The response has been to slash interest rates to near zero – and more recently to threaten negative interest rates for savers. Investment manager Tim Price has been ringing the alarm bells on the wider consequences of this policy. Writing in his book The War on Cash he reminds us that back in September the Bank of England’s chief economist Andy Haldane suggested that negative interest rates could be necessary to discourage saving and boost spending and domestic demand. Those with bank deposit accounts would not experience an interest rate reward for saving, but a penalty by way of deduction.
The logical conclusion would appear to be the effective abolition of money. But that’s a big leap, surely, from where we are now - why need we be worried?
It’s a trend that leaves many older citizens apprehensive. They like the familiarity of cheques – and the sense of security of having a paper trail for their transactions. But Price is not sounding a lament for the disappearing world of bank notes and cheque books. What worries him is that complete abolition of cash threatens our individual freedoms and rights.
“I’m sure”, he writes, “you’ve noticed this quiet coercion… rewards for using debit and credit cards... closed cashier windows on the underground forcing you to use the machines, raising the contactless payment limit to £30, phone apps that let you digitally transfer money at a push of a button.
“The authorities are associating cash with being old-fashioned, behind the times. They are trying to introduce a social stigma around it and humiliate every ‘poor old sap’ fumbling for change at the supermarket. This is a deliberate ploy to usher in an era of total control over your money and life.”
Heady stuff. Do we really believe it? Yes, cash transactions are in decline and banks would prefer us to use our credit and debit cards. But across America and continental Europe, it is concern over security that is hastening this push. Cash seizures in the US have rocketed because of new civil forfeiture laws. Limits on cash are fast becoming the norm in many European countries to clamp down on money laundering and suspected terrorist financing.
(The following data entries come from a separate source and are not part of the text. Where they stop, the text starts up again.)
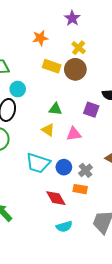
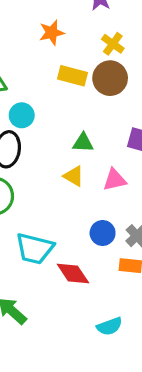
cyan trapezoid: (38, 163) -> (35, 249), moved
red diamond: (56, 198) -> (73, 274), moved

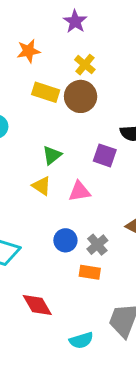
green triangle: (83, 143) -> (52, 155), turned -45
red diamond: (73, 274) -> (37, 305), moved
cyan semicircle: (109, 326) -> (81, 340), moved

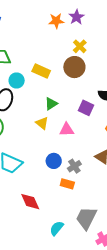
orange star: (28, 51) -> (56, 21), moved
yellow rectangle: (46, 92) -> (41, 71), moved
cyan semicircle: (81, 340) -> (57, 228), turned 140

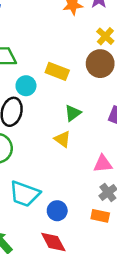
pink triangle: (67, 130) -> (103, 164), moved
blue circle: (54, 161) -> (57, 211), moved

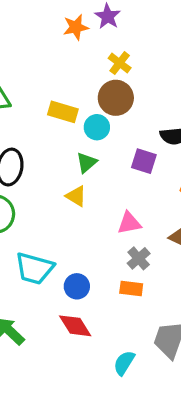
cyan circle: (26, 86) -> (97, 127), moved

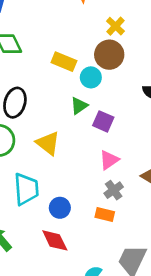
purple square: (144, 161) -> (103, 121), moved
yellow triangle: (76, 196) -> (48, 143), moved, size x1.4
pink triangle: (129, 223) -> (109, 160), turned -30
cyan trapezoid: (34, 268) -> (26, 189), turned -116

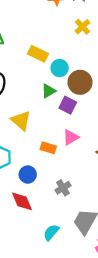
brown circle: (109, 55) -> (80, 82), moved
gray cross: (114, 190) -> (63, 188), moved
orange rectangle: (105, 214) -> (48, 148), moved

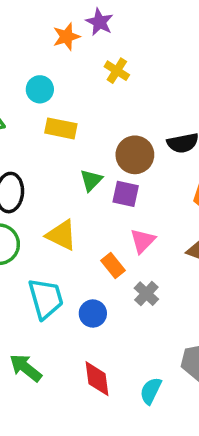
cyan circle: (60, 68) -> (40, 89), moved
orange rectangle: (48, 148) -> (113, 265), turned 49
gray cross: (63, 188) -> (146, 294), moved
red diamond: (22, 201) -> (97, 379), moved, turned 30

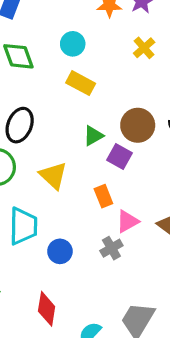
pink triangle: (143, 241) -> (127, 221), moved
orange rectangle: (113, 265) -> (103, 196), moved

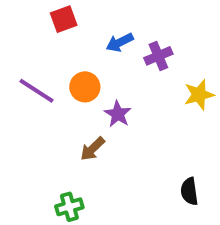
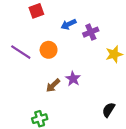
purple star: (118, 114) -> (73, 79), moved
black semicircle: (189, 191) -> (109, 110), turned 40

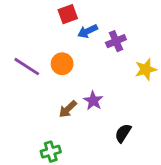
red square: (36, 11) -> (68, 14), moved
black semicircle: (109, 110) -> (123, 133), moved

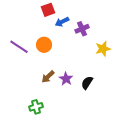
purple star: (93, 101) -> (66, 79), moved
black semicircle: (123, 133) -> (87, 83), moved

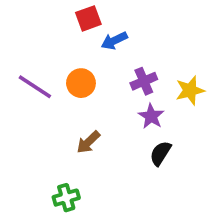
purple cross: (82, 29) -> (144, 81), moved
purple star: (66, 79) -> (151, 116), moved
Price talks of “totalitarian power” and “financial martial law” – weakening his point by over-statement. We may bristle at the checks and paperwork involved in weeding out money laundering. In a world of growing cybercrime and terrorist activity, we do not see these measures as a threat to liberty, any more than tighter airport security checks infringe our freedom of movement to any meaningful degree. We would be concerned if such checks were not undertaken – and would regard it as quaint to the point of absurd to be obliged to buy a new cooker with a tell-tale bulge of folding notes in our pocket.
Where he is on stronger ground is in warning of the consequences of pushing people to liquidate their savings and spend their spare cash - indeed, racking up even more credit at a time when personal and household debt is already scarily high.
“Things cannot get a lot crazier than this… It is an especial kick in the gut to anyone who has spent most of their working life setting up a safety net for their retirement.”
And that is where we have ended up when faced with an unpayable public debt – £1.5 trillion and counting. Seven years of emergency ow interest rates have warped our understanding of debt and its dynamics.
But from to time we need the convenience of ready money – folding notes – to settle small bills and payments. We might also want to slip money to a needy friend or relative, or to a local charity – and we value the privacy that enables us to do so without the pointy nose of government poking into everything we do.
In a totally digital world such informal transactions would be impossible and our freedom would indeed be circumscribed. That is what makes this issue so potent – and bigger than gadget convenience.